Task instructions:
Within the listing below, the lines to output run from the one containing "personal data until" through the one containing "services that process"; copy them exactly and nothing else.

The data:
---

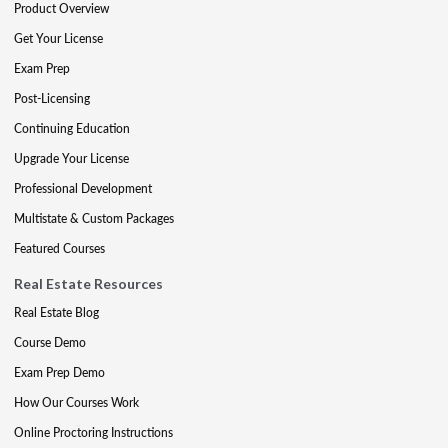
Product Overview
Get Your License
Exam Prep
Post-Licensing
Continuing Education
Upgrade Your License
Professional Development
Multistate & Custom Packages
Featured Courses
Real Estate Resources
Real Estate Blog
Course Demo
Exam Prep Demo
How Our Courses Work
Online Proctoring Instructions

---

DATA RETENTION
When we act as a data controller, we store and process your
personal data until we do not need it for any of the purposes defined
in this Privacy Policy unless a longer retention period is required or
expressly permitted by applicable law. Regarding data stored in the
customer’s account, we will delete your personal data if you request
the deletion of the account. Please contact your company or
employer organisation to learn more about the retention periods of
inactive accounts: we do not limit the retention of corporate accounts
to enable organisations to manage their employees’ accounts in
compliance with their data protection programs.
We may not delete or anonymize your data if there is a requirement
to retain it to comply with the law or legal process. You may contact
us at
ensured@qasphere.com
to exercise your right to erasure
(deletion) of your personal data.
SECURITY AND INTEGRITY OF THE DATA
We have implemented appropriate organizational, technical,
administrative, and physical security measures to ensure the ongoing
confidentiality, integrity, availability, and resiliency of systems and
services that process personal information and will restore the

---

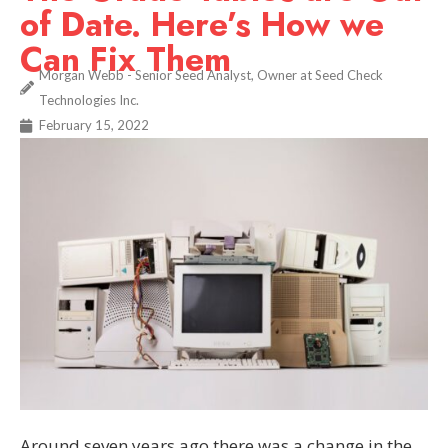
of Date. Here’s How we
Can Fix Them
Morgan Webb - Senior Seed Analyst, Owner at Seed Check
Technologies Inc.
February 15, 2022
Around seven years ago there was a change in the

---

Solution for this problem:
personal data until we do not need it for any of the purposes defined
in this Privacy Policy unless a longer retention period is required or
expressly permitted by applicable law. Regarding data stored in the
customer’s account, we will delete your personal data if you request
the deletion of the account. Please contact your company or
employer organisation to learn more about the retention periods of
inactive accounts: we do not limit the retention of corporate accounts
to enable organisations to manage their employees’ accounts in
compliance with their data protection programs.
We may not delete or anonymize your data if there is a requirement
to retain it to comply with the law or legal process. You may contact
us at
ensured@qasphere.com
to exercise your right to erasure
(deletion) of your personal data.
SECURITY AND INTEGRITY OF THE DATA
We have implemented appropriate organizational, technical,
administrative, and physical security measures to ensure the ongoing
confidentiality, integrity, availability, and resiliency of systems and
services that process personal information and will restore the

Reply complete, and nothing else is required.